Friday, November 19, 1999
Sheriff’s deputies to emphasize seat belt use Thanksgiving week
Caddo Parish Sheriff’s deputies will emphasize the use of seat belts and child safety restraints Thanksgiving week (Nov. 22-28) as part of a holiday season package of grant-funded programs that will add 150 hours of patrol time on the parish’s roadways.
Caddo Parish Sheriff Don Hathaway said his agency is working closely with the National and Louisiana Highway Safety Councils to focus public attention on overall traffic safety while targeting such specific violators as the drunk and/or drugged driver, speeders and those not using safety restraints.
"While the various grants are designed to target specific violations," Sheriff Hathaway said, "our deputies are obviously not going to ignore other violations when they are working grant-funded overtime. The overall effect of these grants will be more deputies on the parish’s roadways throughout the holidays encouraging safer driving and stopping more traffic violators."
In the first phase of the holiday package, Sheriff’s deputies are launching "Buckle Up Caddo Parish," joining the "Buckle Up America" grassroots movement. Nationwide, the campaign seeks to increase the seat belt use rate to 90 percent and reduce child fatalities by 25 percent by the year 2005 – saving the nation $8.8 billion, preventing more than 5,500 deaths and 132,000 injuries annually.

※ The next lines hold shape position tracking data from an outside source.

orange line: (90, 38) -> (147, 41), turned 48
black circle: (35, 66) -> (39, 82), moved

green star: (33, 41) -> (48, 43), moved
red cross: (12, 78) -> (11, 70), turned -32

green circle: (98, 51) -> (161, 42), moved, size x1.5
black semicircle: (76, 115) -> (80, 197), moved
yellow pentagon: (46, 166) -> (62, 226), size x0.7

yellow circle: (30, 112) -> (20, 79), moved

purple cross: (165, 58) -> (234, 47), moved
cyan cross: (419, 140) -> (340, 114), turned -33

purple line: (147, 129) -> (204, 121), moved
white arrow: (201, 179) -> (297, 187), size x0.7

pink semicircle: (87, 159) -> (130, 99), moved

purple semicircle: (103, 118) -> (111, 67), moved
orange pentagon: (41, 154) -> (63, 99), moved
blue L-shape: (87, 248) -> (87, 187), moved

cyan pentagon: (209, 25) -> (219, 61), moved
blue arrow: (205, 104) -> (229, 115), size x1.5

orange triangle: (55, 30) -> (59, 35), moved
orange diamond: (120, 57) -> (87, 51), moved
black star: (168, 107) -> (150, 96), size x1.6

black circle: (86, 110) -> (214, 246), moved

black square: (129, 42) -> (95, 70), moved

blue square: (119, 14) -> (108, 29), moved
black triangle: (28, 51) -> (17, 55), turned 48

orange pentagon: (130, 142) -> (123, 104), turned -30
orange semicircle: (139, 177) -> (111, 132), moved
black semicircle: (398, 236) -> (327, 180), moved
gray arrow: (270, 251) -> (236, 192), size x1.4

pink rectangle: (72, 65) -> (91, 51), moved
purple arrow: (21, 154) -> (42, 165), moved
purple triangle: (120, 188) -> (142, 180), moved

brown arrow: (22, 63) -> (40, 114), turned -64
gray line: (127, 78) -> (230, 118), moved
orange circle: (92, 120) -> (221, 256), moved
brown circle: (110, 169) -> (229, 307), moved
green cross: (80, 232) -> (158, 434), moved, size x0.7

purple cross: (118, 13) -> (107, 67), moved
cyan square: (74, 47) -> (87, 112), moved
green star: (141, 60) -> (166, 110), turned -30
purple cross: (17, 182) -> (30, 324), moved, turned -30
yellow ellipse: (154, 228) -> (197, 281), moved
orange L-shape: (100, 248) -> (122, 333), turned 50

"Everyone pays the higher health care and insurance costs that result from unbelted drivers and passengers involved in crashes," Sheriff Hathaway said. "On average, hospital care costs for an unbelted driver are 50 percent higher than those for a driver who was wearing a seat belt. Taxpayers generally pay 85 percent of those costs, not the individuals involved."

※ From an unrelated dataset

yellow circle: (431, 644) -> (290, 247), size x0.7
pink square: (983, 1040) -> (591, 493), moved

Between 1984 and 1994, national seat belt use increased from 14 percent to 67 percent. With national use currently at 68 percent, effective law enforcement is critical to raising seat belt use rates. Sheriff Hathaway said all his deputies are carrying and distributing "Buckle Up America" leaflets that emphasize "There’s just too much to lose" by not wearing seat belts. Deputies are giving the leaflets to motorists in traffic stops, as well as other places where they come in contact with the public.
Among the reminders on the leaflets are the facts that:
– Traffic crashes kill more than 40,000 people a year nationwide and rank as the number one cause of child deaths.
– Every nine seconds someone in America is injured in a traffic crash and every 13 minutes someone is killed.
– Two-thirds of the drivers and passengers killed in traffic crashes are not buckled up.
– Every day in America, some 900 children are injured and seven are killed in car crashes. Half of those killed would be alive today if they had been properly protected.
Sadly, the Sheriff commented, adults who don’t buckle up are sending children a deadly message that it is all right not to use seat belts. Research shows that when a driver is unbuckled, 70 percent of the time children in that vehicle will not be buckled either.
"Chances are someone you know will be involved in a car crash," Sheriff Hathaway said. "If they are unbuckled, they are 50 percent more likely to be injured or killed. We are trying to raise awareness about the life- and cost-saving value of seat belts. We must begin by recognizing that wearing a seat belt is the most effective way to save lives and reduce injuries on Caddo Parish roadways. There is just too much to lose."